Page-level text extractions
========
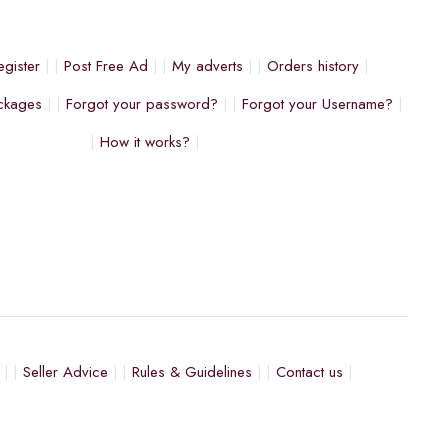
egister
Post Free Ad
My adverts
Orders history
ckages
Forgot your password?
Forgot your Username?
How it works?
Seller Advice
Rules & Guidelines
Contact us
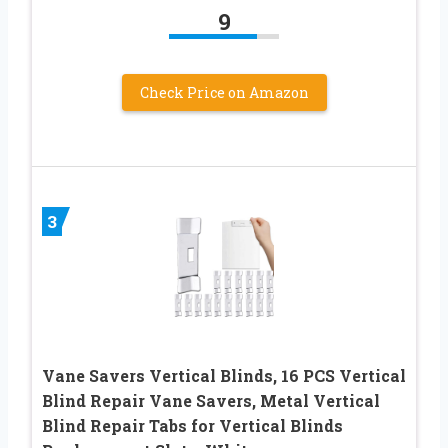
9
Check Price on Amazon
3
Vane Savers Vertical Blinds, 16 PCS Vertical
Blind Repair Vane Savers, Metal Vertical
Blind Repair Tabs for Vertical Blinds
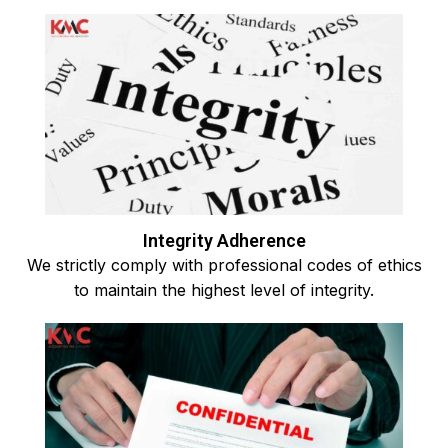
Integrity Adherence
We strictly comply with professional codes of ethics
to maintain the highest level of integrity.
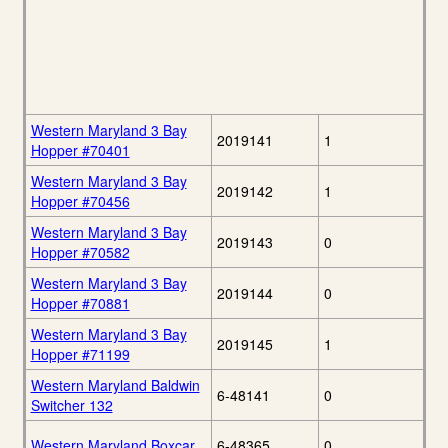
Western Maryland 3 Bay
2019141
1
Hopper #70401
Western Maryland 3 Bay
2019142
1
Hopper #70456
Western Maryland 3 Bay
2019143
0
Hopper #70582
Western Maryland 3 Bay
2019144
0
Hopper #70881
Western Maryland 3 Bay
2019145
1
Hopper #71199
Western Maryland Baldwin
6-48141
0
Switcher 132
Western Maryland Boxcar
6-48365
0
========
About this task » Looking at the records above, work out how many lines include the string "Blinds". Give the number and nothing else.

Your response » 2